I remember watching shows like "Little House on the Prairie" and wondering how Ma got it all done. She was tending the home, children, garden, feed and gather eggs from the chickens, and on a regular basis would make the long walk to town. She would sew her family's clothing or other necessities and still be able to help neighbors when needed. She was in many ways like that goal that I would like to strive for, but leaves me stretching to get anywhere close to achieving. Is it an unrealistic goal? Not really. Our Grandmothers and previous generations of women did it in their lives. What is missing is the example today of just "how" they managed their time and work.
This is where I am today. I see what has worked over the past 18 months and what needs to be tweaked and altered to make the tasks easier to manage. There are 3 constant changes that occur in our life. The first is the needs of the children. As they get a little older, Abbie is able to do more for herself but Micah still is need of a great deal of assistance. This will change and evolve over the upcoming years. As it does, they will be able to help out to some degree but there will be the added task of their homeschool education. The second area is the seasons. I have found that the 4 seasons of homesteading are Planting, Garden Weeding & Tending, Harvest, and Planning for the next Planting. In the warmer months when we have more daylight, I have the opportunity to work longer hours each day. This can be a double-edged sword. While the longer hours can be a blessing, you are exhausted by sundown. In winter when you have shorter daylight hours, you have to cut back on your activities so that you are not having to use a lot of lamp oil to complete your work in early hours or at night. The third area is the weather. Of all the areas where I am forced to be flexible, this is the roughest for me. Spring, for example, is our wet season. Last year, we had 21 days straight of rain. Doing laundry became a challenge. I had to wash daily and hang the clothes indoors to dry. Sometimes it would take more than one day for the laundry to dry. All this goes back to my original question - how did they do it in the ol' days?

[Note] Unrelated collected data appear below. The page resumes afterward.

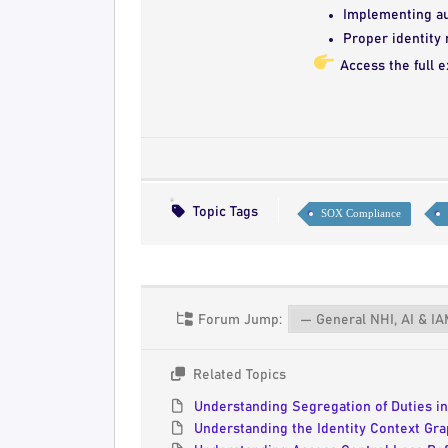
Implementing aut
Proper identity
Access the full e
Topic Tags
SOX Compliance
Forum Jump:
Related Topics
Understanding Segregation of Duties i
Understanding the Identity Context Grap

Grandma once told me of how they had a set routine. Have you ever seen the samplers that assigned a specific task to each day of the week? This was a reality in many homes. Their days began early. Gram was always up before the children. I remember Dad telling stories to me about it being dark outside when Grandpa would wake them for morning chores. Grandma would already be cooking breakfast at the stove when the boys came downstairs. Having only the 3 sons, Grandma didn't have the help of any daughters to prepare meals or tend to the household. She simply did what needed tending each day. Gram had a routine that she followed fairly closely. It wasn't so rigid that she could help a neighbor or change her plans if the weather prevented her from doing a task. The routine was structured enough though to allow her to get it all done in a timely manner. If weather was a factor, then she simply did her best to work around it. She was forced to be resourceful.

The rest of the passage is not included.